Treating device management as a “basic IT task” misses the long-term opportunity. It’s not just operational cleanup, it’s readiness. The companies that get this in place now are the ones who’ll be able to scale AI without being pulled back by foundational instability.
Key takeaways for decision-makers
- Prioritize device management before scaling AI: Many mid-sized companies pour budget into AI while struggling to handle basic IT logistics. Leaders should address device provisioning, tracking, and retrieval to build the operational foundation AI requires.
- Address logistical risks in emerging markets: Managing hardware across geographies like Asia, Latin America, and Africa requires more than generic processes. Executives should invest in scalable, region-aware systems to streamline onboarding and reduce IT friction globally.
- Eliminate shadow IT to protect data and compliance: When companies fail to issue secure devices, employees turn to unapproved tools, exposing sensitive information and undermining compliance. Leadership must enforce device policies to maintain security and audit readiness.

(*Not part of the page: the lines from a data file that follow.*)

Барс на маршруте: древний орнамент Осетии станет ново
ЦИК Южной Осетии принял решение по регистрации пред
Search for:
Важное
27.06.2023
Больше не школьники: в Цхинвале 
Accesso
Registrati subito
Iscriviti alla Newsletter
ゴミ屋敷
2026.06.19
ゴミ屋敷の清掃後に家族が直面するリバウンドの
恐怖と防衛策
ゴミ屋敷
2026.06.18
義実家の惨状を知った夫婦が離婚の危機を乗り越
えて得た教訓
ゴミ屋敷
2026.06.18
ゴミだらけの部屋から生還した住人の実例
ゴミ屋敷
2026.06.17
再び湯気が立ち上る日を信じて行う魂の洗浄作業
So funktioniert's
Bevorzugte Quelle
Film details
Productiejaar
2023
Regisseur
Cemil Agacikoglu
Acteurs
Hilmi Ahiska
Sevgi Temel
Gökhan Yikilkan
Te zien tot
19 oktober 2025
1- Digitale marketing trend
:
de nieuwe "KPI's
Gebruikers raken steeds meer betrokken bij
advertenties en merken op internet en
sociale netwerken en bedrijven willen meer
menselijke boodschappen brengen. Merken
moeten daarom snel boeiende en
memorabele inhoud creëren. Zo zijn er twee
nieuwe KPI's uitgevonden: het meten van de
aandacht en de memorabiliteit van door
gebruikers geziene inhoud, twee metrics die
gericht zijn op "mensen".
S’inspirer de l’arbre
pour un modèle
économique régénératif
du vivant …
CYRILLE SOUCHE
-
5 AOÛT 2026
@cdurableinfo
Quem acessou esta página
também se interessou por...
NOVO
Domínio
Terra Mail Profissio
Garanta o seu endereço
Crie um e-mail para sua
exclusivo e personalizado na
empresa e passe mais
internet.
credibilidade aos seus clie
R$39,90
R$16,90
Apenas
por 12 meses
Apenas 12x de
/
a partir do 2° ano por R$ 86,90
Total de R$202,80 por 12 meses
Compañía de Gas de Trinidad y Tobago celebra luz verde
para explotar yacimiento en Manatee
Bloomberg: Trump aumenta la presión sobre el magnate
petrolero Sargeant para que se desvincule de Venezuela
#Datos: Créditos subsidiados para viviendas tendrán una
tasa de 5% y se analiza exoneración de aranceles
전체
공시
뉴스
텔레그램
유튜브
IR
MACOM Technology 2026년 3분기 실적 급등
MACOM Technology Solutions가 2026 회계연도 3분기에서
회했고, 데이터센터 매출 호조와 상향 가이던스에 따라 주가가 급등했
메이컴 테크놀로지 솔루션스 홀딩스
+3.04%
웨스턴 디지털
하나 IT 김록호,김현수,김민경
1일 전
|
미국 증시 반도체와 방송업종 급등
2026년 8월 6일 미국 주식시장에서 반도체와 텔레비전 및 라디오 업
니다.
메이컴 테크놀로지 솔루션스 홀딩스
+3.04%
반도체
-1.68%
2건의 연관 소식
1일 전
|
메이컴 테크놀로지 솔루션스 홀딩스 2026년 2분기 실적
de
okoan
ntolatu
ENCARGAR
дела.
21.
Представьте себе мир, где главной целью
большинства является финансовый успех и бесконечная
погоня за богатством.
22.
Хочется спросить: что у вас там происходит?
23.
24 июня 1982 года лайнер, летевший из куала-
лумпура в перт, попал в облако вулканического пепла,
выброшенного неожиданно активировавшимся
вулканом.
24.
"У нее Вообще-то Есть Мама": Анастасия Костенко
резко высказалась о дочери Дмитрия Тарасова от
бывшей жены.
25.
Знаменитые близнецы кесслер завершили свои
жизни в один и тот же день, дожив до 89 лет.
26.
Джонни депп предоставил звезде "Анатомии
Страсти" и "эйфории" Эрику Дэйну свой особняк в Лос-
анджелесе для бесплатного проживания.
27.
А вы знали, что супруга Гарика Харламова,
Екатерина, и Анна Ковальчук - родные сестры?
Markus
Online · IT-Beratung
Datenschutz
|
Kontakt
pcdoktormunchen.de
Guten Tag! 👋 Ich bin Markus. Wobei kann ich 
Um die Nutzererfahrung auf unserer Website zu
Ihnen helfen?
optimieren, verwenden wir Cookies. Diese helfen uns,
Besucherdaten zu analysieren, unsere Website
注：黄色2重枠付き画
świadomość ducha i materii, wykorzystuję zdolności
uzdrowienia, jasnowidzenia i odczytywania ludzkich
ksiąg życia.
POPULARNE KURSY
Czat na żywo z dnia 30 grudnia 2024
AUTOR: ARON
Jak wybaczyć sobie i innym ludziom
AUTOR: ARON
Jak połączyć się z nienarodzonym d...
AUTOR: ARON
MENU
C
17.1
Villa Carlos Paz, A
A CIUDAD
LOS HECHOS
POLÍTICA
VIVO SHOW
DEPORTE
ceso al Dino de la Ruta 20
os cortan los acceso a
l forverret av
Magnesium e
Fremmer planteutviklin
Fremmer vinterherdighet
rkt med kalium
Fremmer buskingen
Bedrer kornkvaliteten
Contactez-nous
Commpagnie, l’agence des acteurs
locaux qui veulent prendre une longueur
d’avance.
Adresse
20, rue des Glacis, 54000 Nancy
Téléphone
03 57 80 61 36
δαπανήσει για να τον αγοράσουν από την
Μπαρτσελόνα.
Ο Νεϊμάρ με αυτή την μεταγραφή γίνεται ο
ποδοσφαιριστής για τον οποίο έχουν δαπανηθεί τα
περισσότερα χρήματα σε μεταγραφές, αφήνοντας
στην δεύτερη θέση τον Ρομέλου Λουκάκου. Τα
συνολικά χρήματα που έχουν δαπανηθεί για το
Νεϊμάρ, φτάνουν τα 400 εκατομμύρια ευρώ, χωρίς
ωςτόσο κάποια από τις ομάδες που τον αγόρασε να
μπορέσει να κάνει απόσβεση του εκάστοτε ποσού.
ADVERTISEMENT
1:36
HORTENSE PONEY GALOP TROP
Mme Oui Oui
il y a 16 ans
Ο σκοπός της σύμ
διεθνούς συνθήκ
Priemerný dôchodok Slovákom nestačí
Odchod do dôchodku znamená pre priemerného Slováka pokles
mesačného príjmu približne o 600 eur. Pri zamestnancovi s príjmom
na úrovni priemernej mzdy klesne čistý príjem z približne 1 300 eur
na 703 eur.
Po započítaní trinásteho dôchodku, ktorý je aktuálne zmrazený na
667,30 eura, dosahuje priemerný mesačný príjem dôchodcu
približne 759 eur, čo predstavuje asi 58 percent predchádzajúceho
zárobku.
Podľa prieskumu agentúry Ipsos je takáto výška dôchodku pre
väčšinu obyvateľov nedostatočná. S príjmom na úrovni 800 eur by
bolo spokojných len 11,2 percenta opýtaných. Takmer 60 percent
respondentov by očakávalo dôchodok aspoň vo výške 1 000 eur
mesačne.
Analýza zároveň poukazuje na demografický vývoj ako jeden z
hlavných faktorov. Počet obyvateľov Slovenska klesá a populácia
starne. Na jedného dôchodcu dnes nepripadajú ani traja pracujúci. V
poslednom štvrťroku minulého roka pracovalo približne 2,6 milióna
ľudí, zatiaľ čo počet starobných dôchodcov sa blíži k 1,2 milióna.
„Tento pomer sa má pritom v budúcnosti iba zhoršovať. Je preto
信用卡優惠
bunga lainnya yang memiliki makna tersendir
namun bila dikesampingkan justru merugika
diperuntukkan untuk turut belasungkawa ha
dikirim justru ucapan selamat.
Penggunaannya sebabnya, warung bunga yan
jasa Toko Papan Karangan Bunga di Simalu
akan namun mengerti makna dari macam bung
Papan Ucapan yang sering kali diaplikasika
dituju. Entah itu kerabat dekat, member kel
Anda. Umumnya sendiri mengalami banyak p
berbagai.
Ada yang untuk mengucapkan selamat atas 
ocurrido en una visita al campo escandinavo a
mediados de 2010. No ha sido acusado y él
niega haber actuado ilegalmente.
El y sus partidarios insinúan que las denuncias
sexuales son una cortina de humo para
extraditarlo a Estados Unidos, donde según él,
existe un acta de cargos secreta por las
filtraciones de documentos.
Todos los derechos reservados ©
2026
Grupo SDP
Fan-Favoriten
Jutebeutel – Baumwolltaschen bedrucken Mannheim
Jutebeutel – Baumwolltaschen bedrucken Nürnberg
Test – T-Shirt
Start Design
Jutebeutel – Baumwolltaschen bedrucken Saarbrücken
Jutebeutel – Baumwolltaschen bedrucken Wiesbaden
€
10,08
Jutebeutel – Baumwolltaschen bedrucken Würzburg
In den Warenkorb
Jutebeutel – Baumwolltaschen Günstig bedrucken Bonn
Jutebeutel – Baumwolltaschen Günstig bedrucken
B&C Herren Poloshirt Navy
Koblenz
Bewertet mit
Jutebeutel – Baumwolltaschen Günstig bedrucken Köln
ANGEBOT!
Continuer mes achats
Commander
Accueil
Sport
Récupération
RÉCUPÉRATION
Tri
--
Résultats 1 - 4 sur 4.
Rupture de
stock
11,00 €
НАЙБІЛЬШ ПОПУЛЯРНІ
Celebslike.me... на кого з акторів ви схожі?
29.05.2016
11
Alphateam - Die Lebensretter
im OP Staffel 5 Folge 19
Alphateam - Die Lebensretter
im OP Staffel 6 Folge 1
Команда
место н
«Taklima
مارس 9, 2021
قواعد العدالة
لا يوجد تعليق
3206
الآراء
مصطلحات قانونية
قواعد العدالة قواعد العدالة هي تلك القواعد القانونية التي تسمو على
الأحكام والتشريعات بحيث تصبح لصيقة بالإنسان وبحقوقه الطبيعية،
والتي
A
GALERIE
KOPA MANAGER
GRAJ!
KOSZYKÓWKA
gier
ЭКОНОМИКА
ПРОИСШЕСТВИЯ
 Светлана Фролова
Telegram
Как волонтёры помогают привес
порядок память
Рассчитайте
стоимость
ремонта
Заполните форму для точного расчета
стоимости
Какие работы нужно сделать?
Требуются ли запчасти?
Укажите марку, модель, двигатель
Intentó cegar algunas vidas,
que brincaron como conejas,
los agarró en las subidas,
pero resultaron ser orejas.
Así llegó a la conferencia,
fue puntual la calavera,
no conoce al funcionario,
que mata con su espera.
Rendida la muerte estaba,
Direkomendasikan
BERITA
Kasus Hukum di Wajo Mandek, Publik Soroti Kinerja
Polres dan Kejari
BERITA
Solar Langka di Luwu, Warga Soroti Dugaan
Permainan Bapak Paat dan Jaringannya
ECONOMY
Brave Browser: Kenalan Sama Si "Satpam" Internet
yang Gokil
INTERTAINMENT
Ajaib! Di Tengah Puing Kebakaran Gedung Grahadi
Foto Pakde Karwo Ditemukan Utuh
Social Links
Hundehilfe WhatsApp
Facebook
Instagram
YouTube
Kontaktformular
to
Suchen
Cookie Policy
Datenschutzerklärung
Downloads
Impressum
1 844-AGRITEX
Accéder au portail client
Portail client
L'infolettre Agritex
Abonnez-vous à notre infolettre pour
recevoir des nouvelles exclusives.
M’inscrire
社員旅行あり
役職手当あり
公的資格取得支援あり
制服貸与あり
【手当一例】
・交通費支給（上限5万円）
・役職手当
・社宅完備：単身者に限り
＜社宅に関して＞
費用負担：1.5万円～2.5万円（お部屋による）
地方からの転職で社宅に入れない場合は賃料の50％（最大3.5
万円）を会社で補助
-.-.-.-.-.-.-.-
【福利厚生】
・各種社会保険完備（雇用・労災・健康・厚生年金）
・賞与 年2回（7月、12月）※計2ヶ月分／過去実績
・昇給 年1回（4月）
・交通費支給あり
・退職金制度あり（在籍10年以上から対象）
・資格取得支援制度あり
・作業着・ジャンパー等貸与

- Fix onboarding and offboarding inefficiencies: Delays in asset delivery hurt productivity and increase attrition while poor offboarding raises the risk of asset loss and data exposure. Standardizing and automating these workflows can reduce cost and improve employee experience.
- Build IT discipline to unlock AI scalability: A fragmented device management process blocks long-term automation and introduces risk. Leaders should treat IT logistics as strategic infrastructure to ensure AI systems are secure, compliant, and ready to scale.